Açıkçası AK Parti, doğumundan hemen sonra tek başına iktidar olacağını tahmin eden kadrolar tarafından kurulmadı. Onlar da alışılmış muhalefet partilerinden biri olmaya hazırdılar.
Bu nedenle kapsamlı bir icraat programları yoktu. "Duble Yol" veya "Hızlı Tren" gibi projeler "Vizyon"u doldurmaya yetmiyor.
Ama hem akıllı davrandılar, hem de şanslıydılar.
Akıllı davrandılar. İMF programını aksatmadan uygulayıp, ekonomide başarılı oldular. AB olayını ciddiye alıp, "Ulusal Program"ı da aksatmadan uyguladılar. Ayrıca bütün tahriklere rağmen Devlet kurumları ile kavgaya girmediler, gerekli taktik ricatlardan kaçınmadılar.
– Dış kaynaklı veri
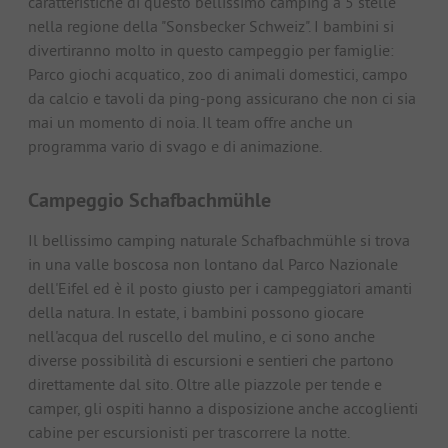
caratteristiche di questo bellissimo camping a 5 stelle
nella regione della "Sonsbecker Schweiz". I bambini si
divertiranno molto in questo campeggio per famiglie:
Parco giochi acquatico, zoo di animali domestici, campo
da calcio e tavoli da ping-pong assicurano che non ci sia
mai un momento di noia. Il team offre anche un
programma vario di svago e di animazione.
Campeggio Schafbachmühle
Il bellissimo camping naturale Schafbachmühle si trova
in una valle boscosa non lontano dal Parco Nazionale
dell'Eifel ed è il posto giusto per i campeggiatori amanti
della natura. In estate, i bambini possono giocare
nell'acqua del ruscello del mulino, e ci sono anche
diverse possibilità di escursioni e sentieri che partono
direttamente dal sito. Oltre alle piazzole per tende e
camper, gli ospiti hanno a disposizione anche accoglienti
cabine per escursionisti per trascorrere la notte.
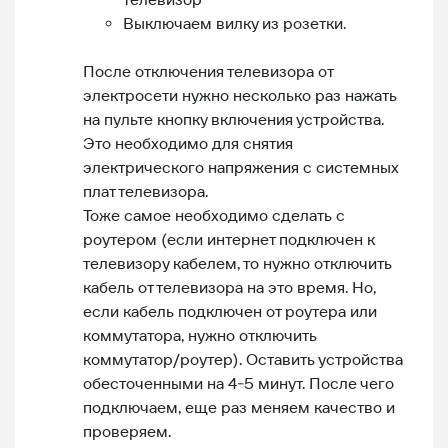
Выключаем вилку из розетки.
После отключения телевизора от
электросети нужно несколько раз нажать
на пульте кнопку включения устройства.
Это необходимо для снятия
электрического напряжения с системных
плат телевизора.
Тоже самое необходимо сделать с
роутером (если интернет подключен к
телевизору кабелем, то нужно отключить
кабель от телевизора на это время. Но,
если кабель подключен от роутера или
коммутатора, нужно отключить
коммутатор/роутер). Оставить устройства
обесточенными на 4-5 минут. После чего
подключаем, еще раз меняем качество и
проверяем.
Şanslıydılar. İktidar oldukları sırada dünya El Kaide kaynaklı terörün şokunu yaşamaktaydı. Bu nedenle AK Parti'nin temsil ettiği
"Ilımlı İslam" yükselen değerdi. Amerika da, Avrupa da böylece Tayip Erdoğan'ı yıldızlaştırdı. Şimdi dünyada yeni bir dönem yaşanıyor ve şok atlatıldı. Şimdi dünya, İslam dini ile terörü kesin çizgilerle ayıran davranışlar bekliyor tüm liderlerden. Bu bakımdan Tayyip Erdoğan'ın son Diyarbakır ziyareti ile vurgulanan "Demokrat Çizgi" bence dünya gerçeklerine de uyarlı akılcı bir politikadır.